### ACTION ITEM
Report each line of the records where "Tilaa" occurs.

[Pixel coordinate grounding data]
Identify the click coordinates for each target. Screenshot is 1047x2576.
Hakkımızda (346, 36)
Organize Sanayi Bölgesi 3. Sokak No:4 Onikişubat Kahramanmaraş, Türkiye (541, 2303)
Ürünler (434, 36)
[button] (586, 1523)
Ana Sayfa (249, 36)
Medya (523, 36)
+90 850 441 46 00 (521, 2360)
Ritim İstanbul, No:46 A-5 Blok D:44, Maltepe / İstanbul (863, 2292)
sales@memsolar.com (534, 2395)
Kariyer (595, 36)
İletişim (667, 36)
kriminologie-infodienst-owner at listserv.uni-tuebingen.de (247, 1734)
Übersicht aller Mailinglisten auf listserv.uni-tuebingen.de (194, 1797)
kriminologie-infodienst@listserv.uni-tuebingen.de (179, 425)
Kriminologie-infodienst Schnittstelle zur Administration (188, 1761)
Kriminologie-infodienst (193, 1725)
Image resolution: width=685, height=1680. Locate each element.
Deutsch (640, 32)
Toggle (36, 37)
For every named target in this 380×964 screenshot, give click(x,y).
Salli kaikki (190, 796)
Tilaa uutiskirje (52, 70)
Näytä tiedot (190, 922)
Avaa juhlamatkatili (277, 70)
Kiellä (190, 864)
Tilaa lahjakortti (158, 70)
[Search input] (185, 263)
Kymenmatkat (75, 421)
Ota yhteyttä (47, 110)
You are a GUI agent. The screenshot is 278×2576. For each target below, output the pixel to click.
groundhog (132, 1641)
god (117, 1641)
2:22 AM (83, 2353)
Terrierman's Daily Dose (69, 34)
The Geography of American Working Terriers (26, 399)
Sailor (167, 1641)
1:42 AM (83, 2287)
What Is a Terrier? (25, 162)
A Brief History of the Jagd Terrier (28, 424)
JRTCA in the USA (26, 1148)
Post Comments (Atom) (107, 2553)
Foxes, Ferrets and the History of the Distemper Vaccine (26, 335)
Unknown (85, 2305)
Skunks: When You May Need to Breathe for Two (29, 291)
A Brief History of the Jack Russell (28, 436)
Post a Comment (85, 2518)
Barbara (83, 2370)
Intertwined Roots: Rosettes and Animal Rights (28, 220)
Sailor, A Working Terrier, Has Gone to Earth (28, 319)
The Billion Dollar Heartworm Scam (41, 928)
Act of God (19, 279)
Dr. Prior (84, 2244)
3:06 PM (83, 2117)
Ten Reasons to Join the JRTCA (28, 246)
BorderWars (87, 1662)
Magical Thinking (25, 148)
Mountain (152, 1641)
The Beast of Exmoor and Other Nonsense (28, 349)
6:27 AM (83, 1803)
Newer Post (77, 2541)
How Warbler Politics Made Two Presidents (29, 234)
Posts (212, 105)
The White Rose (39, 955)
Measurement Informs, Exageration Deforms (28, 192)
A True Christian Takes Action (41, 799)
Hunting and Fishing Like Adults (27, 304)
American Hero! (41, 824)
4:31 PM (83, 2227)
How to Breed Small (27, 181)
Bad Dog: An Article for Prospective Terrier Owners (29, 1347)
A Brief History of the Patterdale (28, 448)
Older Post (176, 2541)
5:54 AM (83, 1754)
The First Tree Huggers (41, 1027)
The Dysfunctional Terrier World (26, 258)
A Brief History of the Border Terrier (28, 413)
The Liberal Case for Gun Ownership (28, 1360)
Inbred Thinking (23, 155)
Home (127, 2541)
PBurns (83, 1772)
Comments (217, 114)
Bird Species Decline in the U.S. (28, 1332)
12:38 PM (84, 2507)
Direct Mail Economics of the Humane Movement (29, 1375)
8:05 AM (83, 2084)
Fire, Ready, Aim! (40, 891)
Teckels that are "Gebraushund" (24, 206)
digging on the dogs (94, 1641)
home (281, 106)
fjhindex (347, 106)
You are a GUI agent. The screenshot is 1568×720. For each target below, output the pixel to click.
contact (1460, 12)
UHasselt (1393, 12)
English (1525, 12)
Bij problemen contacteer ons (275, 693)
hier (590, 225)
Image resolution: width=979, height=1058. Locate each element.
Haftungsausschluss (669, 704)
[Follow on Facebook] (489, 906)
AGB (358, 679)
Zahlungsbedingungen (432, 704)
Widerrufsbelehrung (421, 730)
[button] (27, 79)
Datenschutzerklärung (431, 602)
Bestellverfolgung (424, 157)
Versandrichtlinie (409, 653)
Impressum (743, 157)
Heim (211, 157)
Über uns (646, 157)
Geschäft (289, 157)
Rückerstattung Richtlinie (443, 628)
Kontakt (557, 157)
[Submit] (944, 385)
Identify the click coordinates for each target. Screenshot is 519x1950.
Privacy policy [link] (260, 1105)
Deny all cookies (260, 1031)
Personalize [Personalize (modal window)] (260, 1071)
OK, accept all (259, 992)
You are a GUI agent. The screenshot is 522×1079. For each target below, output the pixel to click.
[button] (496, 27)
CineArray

### RESULT OF THIS EXERCISE
Tilaa uutiskirje (52, 70)
Tilaa lahjakortti (158, 70)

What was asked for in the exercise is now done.